--- WHAT YOU ARE ASKED TO DO ---
Your answer must be only the lines below from the one containing "reflects the profound" through the one containing "relatively quaint field that was the", copied exactly, with the pictures left out.

BEGIN

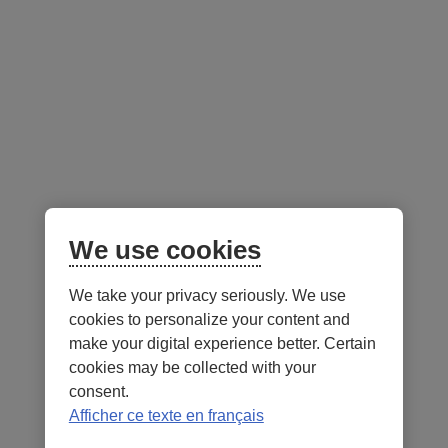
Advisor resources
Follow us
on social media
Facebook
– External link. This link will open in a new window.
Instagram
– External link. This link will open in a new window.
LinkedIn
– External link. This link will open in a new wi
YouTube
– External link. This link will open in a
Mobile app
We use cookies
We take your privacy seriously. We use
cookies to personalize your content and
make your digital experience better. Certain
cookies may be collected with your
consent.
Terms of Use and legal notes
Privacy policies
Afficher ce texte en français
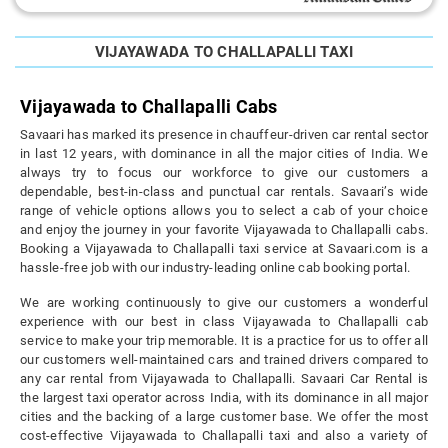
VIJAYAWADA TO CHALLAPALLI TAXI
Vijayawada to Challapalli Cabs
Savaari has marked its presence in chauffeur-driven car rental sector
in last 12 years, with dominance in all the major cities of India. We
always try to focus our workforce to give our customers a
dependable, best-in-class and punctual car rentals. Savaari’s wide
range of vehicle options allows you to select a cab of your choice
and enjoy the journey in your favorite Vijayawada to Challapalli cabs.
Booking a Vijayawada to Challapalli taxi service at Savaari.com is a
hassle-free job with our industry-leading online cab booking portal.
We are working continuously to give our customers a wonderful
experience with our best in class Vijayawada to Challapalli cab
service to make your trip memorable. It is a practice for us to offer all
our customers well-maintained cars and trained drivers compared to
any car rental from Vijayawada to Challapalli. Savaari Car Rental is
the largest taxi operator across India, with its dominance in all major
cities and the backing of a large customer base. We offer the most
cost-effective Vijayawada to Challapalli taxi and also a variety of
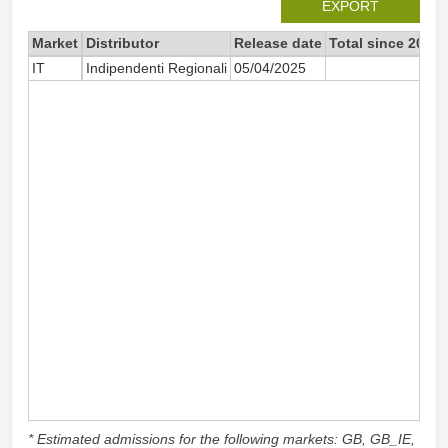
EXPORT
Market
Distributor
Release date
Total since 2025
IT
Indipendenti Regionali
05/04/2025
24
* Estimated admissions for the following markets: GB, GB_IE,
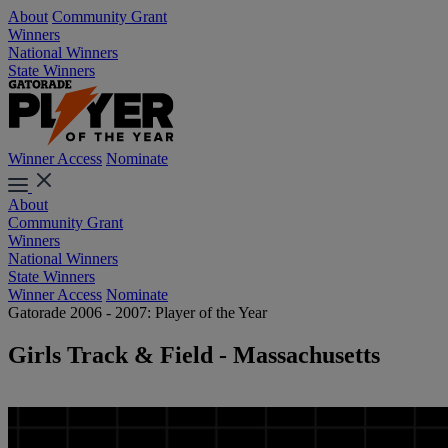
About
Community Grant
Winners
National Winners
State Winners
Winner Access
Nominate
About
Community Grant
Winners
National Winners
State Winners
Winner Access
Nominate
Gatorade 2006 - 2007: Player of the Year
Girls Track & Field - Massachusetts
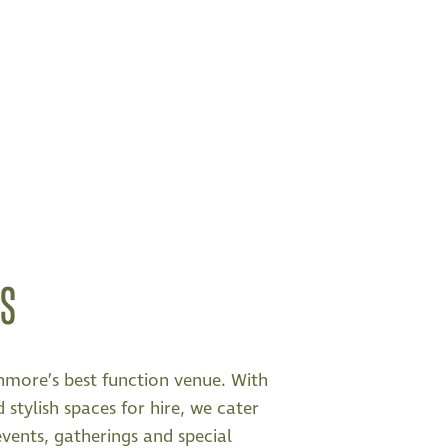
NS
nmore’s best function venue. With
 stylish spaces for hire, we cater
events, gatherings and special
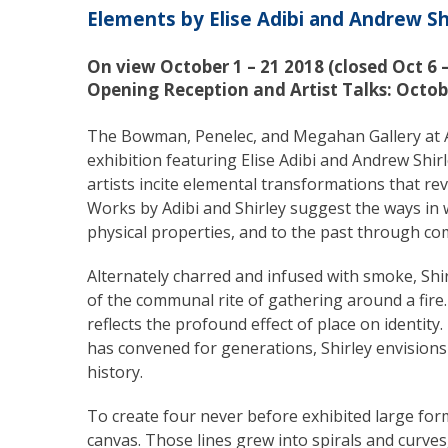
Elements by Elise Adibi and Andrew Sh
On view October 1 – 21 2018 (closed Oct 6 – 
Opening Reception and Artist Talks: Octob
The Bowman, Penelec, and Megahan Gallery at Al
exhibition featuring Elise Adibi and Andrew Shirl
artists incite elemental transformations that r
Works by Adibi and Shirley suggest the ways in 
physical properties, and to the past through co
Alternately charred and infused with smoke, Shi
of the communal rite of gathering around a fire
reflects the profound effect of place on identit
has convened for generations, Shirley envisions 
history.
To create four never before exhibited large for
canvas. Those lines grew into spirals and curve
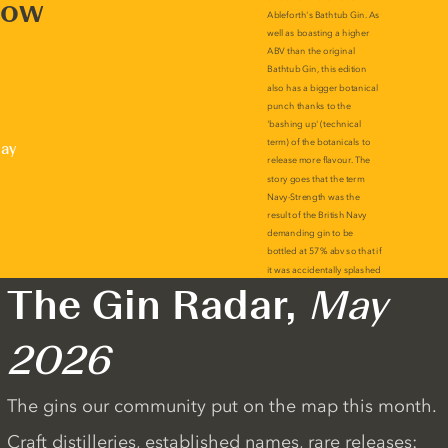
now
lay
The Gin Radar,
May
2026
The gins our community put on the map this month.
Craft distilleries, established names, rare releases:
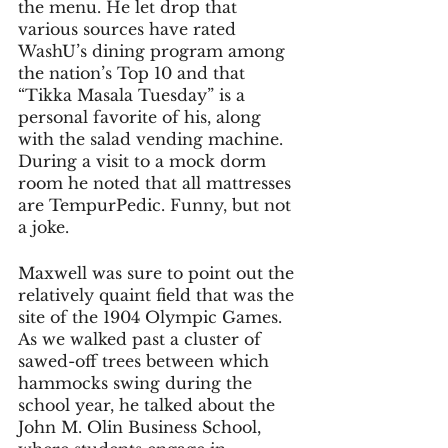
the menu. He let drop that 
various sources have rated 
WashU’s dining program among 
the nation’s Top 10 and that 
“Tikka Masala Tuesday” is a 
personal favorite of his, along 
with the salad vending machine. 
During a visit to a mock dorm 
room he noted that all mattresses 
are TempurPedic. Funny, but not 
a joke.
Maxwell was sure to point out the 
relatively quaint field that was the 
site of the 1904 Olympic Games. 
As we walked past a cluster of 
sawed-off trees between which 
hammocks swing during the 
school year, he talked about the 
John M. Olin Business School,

END

--- THE COMPLETED TASK ---
reflects the profound effect of place on identit
has convened for generations, Shirley envisions 
history.
To create four never before exhibited large for
canvas. Those lines grew into spirals and curve
now
lay
The Gin Radar,
May
2026
The gins our community put on the map this month.
Craft distilleries, established names, rare releases:
the menu. He let drop that 
various sources have rated 
WashU’s dining program among 
the nation’s Top 10 and that 
“Tikka Masala Tuesday” is a 
personal favorite of his, along 
with the salad vending machine. 
During a visit to a mock dorm 
room he noted that all mattresses 
are TempurPedic. Funny, but not 
a joke.
Maxwell was sure to point out the 
relatively quaint field that was the 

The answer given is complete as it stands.